If you thought “Fifty Shades Of Grey” was the first film of the year to explore an unconventional sexual relationship, you’d be wrong.
The plot of “The Duke of Burgundy” reads like a more gender-liberal take on “Fifty Shades” — it traces the sadomasochistic relationship between the dominant Cynthia and her submissive Evelyn.
It’s refreshing to see a film of this ilk starring two women, since most films depicting sexual fantasy tend to go a more traditional route.
Unlike “Shades,” which takes nearly an hour to get to the nitty-gritty, “Burgundy” features strange perversion right from the start and doesn’t let up until the end credits roll.
The relationship on screen in “Burgundy” parallels that in “Fifty Shades” in only the most basic ways. Both films feature kinky sex, safe words, and one partner questioning the sexual decisions she’s made.
In “Fifty Shades,” billionaire Christian Grey is all about control — this is his world, and we’re just living in it. There’s a more methodical yet unexplained air surrounding Cynthia and her sexual deviancy that is explored during the sequences outside of the bedroom.
There’s a lot bubbling beneath the psychological surface here, which is something I can’t say about “Fifty Shades” with a straight face.
“Burgundy’s” visual style is its greatest asset, and there’s plenty of meaning to be derived from the juxtaposition of images on screen. The “plot” is minimal in that the movie is about their relationship and nothing more, but writer/director Peter Strickland takes this material and runs with it, weaving a thought-provoking, engaging mind game in the process.
The kinks in “Burgundy” are far more bizarre than the blasé whips, belts and ropes in “Shades.”

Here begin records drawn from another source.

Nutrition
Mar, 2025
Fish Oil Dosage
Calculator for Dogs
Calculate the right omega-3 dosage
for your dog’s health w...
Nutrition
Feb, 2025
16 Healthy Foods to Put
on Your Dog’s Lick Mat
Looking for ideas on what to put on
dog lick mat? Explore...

Strickland has a unique flair for visuals that somehow renders the abnormal perfectly prim and proper. The audience should be gasping aloud when Evelyn enters a bathroom for a very specific “shower” scene, but it’s so artfully shot and tastefully presented that the intimate moment feels completely healthy and normal in context.
It’s an impressive (and rare) feat for a director to command the space well enough to make an audience enjoy something completely out of their comfort zone.
By comparison, “Fifty Shades” is far more on the nose and lacks any and every subtlety that “Burgundy” employs. The characters speak in stiff, unnatural quips that garnered more chuckles from the audience than genuine intrigue. The audience laughed plenty during “Burgundy,” but only when it was appropriate and always “with” it, never “at” it.
“The Duke Of Burgundy” takes domineering control over the viewer right away while “Fifty Shades” just flounders, lying limp, submitting to the horrid exchanges found in the book with no intention of elevating it.